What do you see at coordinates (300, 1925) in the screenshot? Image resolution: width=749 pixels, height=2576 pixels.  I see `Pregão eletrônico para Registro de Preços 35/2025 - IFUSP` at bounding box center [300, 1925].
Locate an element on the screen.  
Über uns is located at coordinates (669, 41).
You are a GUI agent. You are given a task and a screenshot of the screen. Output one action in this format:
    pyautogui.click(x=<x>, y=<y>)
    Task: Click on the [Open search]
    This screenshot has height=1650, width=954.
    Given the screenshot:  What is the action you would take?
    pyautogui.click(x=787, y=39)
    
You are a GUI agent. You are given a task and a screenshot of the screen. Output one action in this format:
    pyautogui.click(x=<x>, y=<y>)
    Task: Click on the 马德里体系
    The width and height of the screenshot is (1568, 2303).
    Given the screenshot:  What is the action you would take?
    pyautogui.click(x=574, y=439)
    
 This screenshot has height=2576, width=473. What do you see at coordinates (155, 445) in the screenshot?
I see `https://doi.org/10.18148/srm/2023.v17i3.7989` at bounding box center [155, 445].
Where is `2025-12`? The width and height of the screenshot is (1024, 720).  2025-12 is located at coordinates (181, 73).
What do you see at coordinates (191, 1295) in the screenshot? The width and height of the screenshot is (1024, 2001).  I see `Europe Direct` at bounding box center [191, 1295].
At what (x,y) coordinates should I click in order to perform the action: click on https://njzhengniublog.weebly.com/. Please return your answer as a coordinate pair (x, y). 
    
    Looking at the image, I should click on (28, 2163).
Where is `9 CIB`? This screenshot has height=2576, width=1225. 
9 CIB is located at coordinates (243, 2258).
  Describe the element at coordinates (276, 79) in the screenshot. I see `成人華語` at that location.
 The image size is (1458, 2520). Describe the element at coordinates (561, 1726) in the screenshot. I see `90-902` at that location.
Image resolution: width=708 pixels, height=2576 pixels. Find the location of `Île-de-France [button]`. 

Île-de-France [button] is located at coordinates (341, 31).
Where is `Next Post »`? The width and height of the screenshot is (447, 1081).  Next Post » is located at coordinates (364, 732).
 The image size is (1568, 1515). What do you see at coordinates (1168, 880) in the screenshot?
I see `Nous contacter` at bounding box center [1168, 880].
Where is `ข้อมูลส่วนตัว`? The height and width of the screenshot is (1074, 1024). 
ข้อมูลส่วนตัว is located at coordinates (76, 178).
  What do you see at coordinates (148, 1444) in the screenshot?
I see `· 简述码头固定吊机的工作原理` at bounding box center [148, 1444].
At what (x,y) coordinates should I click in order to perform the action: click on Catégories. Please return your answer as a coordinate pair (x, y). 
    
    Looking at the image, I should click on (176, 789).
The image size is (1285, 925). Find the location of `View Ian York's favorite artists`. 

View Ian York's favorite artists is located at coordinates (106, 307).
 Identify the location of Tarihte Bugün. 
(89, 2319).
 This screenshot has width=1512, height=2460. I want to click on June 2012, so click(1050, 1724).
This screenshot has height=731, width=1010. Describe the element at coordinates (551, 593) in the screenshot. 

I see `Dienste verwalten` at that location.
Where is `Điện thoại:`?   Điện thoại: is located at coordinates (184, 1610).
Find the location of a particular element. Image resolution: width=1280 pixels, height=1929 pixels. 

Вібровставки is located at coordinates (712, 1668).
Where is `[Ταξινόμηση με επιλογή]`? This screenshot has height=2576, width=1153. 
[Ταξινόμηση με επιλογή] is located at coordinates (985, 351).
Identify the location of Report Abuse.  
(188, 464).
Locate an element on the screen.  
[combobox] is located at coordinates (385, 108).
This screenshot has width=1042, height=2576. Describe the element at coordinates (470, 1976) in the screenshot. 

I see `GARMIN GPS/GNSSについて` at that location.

* [EXERCISE DESCRIPTION]: Within the listing above, the range opens at the line with "Task: Click on the 马德里体系" and closes at the line with "What do you see at coordinates (191, 1295)". Reproduce exactly the lines of that range, including both ends.

* [ANSWER BOX]:
    Task: Click on the 马德里体系
    The width and height of the screenshot is (1568, 2303).
    Given the screenshot:  What is the action you would take?
    pyautogui.click(x=574, y=439)
    
 This screenshot has height=2576, width=473. What do you see at coordinates (155, 445) in the screenshot?
I see `https://doi.org/10.18148/srm/2023.v17i3.7989` at bounding box center [155, 445].
Where is `2025-12`? The width and height of the screenshot is (1024, 720).  2025-12 is located at coordinates (181, 73).
What do you see at coordinates (191, 1295) in the screenshot? The width and height of the screenshot is (1024, 2001).  I see `Europe Direct` at bounding box center [191, 1295].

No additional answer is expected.